**What the task asks**
Quote the whole listing word for word, please.

**Input data**
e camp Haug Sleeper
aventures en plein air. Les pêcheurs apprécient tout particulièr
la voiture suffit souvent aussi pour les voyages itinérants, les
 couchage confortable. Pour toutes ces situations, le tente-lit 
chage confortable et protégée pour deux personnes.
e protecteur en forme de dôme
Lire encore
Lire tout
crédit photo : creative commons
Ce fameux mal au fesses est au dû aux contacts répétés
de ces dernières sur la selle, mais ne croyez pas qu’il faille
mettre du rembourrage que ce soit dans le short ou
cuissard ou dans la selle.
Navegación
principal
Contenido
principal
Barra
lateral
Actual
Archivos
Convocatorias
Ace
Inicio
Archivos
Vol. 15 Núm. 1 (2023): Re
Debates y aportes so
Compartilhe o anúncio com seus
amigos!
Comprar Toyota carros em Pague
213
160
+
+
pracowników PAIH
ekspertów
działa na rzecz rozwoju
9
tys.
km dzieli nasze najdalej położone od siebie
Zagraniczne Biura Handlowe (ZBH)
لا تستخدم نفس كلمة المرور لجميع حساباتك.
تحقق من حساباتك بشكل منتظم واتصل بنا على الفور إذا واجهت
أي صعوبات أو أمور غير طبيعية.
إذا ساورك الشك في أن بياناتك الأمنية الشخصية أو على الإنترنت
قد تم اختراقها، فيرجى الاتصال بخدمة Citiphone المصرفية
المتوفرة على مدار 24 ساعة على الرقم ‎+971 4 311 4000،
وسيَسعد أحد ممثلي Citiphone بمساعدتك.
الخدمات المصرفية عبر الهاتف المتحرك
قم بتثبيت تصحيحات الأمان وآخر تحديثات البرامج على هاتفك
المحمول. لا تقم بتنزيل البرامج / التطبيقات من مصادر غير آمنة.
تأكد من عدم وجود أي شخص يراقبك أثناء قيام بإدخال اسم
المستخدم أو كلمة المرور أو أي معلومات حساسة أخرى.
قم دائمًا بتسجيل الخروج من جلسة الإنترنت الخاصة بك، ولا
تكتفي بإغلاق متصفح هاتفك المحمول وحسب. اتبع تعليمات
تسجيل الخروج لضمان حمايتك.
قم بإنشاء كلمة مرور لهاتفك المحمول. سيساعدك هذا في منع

**Response**
e camp Haug Sleeper
aventures en plein air. Les pêcheurs apprécient tout particulièr
la voiture suffit souvent aussi pour les voyages itinérants, les
 couchage confortable. Pour toutes ces situations, le tente-lit 
chage confortable et protégée pour deux personnes.
e protecteur en forme de dôme
Lire encore
Lire tout
crédit photo : creative commons
Ce fameux mal au fesses est au dû aux contacts répétés
de ces dernières sur la selle, mais ne croyez pas qu’il faille
mettre du rembourrage que ce soit dans le short ou
cuissard ou dans la selle.
Navegación
principal
Contenido
principal
Barra
lateral
Actual
Archivos
Convocatorias
Ace
Inicio
Archivos
Vol. 15 Núm. 1 (2023): Re
Debates y aportes so
Compartilhe o anúncio com seus
amigos!
Comprar Toyota carros em Pague
213
160
+
+
pracowników PAIH
ekspertów
działa na rzecz rozwoju
9
tys.
km dzieli nasze najdalej położone od siebie
Zagraniczne Biura Handlowe (ZBH)
لا تستخدم نفس كلمة المرور لجميع حساباتك.
تحقق من حساباتك بشكل منتظم واتصل بنا على الفور إذا واجهت
أي صعوبات أو أمور غير طبيعية.
إذا ساورك الشك في أن بياناتك الأمنية الشخصية أو على الإنترنت
قد تم اختراقها، فيرجى الاتصال بخدمة Citiphone المصرفية
المتوفرة على مدار 24 ساعة على الرقم ‎+971 4 311 4000،
وسيَسعد أحد ممثلي Citiphone بمساعدتك.
الخدمات المصرفية عبر الهاتف المتحرك
قم بتثبيت تصحيحات الأمان وآخر تحديثات البرامج على هاتفك
المحمول. لا تقم بتنزيل البرامج / التطبيقات من مصادر غير آمنة.
تأكد من عدم وجود أي شخص يراقبك أثناء قيام بإدخال اسم
المستخدم أو كلمة المرور أو أي معلومات حساسة أخرى.
قم دائمًا بتسجيل الخروج من جلسة الإنترنت الخاصة بك، ولا
تكتفي بإغلاق متصفح هاتفك المحمول وحسب. اتبع تعليمات
تسجيل الخروج لضمان حمايتك.
قم بإنشاء كلمة مرور لهاتفك المحمول. سيساعدك هذا في منع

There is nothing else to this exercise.